Номах старался не подавать вида, но было ему сильно не по себе. К своим тридцати годам он без счета побил народу, но ни разу еще не помогал человеку явиться на свет.
– Ой, божечки! – стонала баба. – Воды… Воды нагрей. И рушники неси. Там, в укладке найдешь.
Номах с трудом поковылял к печи.
– Да быстрее ты, хрен хромой! – закричала она с неожиданной силой, приподнимаясь на локтях. – Телепается тут, как неживой.
– Лайся, лайся… – одобрил Номах. – Легче будет. Оно и при ранах, когда по матушке душу отводишь, легче становится.
– Принес, что ли, малохольный? – меж стонами спросила она, когда Номах присел рядом с кроватью.
– Рушники принес. Вода в печке греется.
– Сиди, жди.
– Чего? – переспросил тот.
– Второго пришествия! О, Господи…
Она закатила от боли глаза.
Жарко было в натопленной хате. Роженица обливалась горячим, словно смола, потом. Влага пропитала белую ночную рубашку, и мягкое округлое бабье тело просвечивало сквозь ткань, как сквозь плотный туман.

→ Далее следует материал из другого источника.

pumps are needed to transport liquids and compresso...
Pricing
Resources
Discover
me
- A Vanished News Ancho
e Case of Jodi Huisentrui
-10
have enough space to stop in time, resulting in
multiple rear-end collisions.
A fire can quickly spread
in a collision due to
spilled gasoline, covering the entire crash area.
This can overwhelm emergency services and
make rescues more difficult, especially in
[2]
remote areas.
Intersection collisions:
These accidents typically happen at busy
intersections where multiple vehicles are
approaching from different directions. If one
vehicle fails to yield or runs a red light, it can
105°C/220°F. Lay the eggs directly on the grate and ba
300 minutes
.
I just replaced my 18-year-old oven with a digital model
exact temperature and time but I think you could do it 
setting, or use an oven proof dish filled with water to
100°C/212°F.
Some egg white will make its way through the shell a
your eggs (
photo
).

Номах смотрел на вздувшийся пузырем огромный живот с выпирающим, крупным, как грецкий орех, пупком, на набухшие дынями груди с темными ягодами сосков.

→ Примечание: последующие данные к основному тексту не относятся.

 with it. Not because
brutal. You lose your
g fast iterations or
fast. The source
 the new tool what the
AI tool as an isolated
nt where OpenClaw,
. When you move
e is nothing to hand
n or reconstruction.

– Что таращишься?.. – устало спросила она.
Номах не отвел глаз. Стер жесткой ладонью пот с ее лба.
– Рожай давай. Сколько можно? И себя, и дите уж истомила.
Рана, растревоженная его метаниями по избе, начала мокнуть.
Роженица задышала чаще, повернулась к нему.
– Кажись, началось, – с неожиданной близостью, как родному, сказала.
– Ну, смелей, девка…
Метель заметала окна одинокой хаты посреди широкой южнорусской степи. Небо сыпало вороха пушистых, как птенцы, мечущихся снежинок. Ветер белым зверем стелился по стенам мазанки, перебирал-пересчитывал доски двери, трепал солому на крыше, падал в печную трубу и уносился вверх вместе с дымом.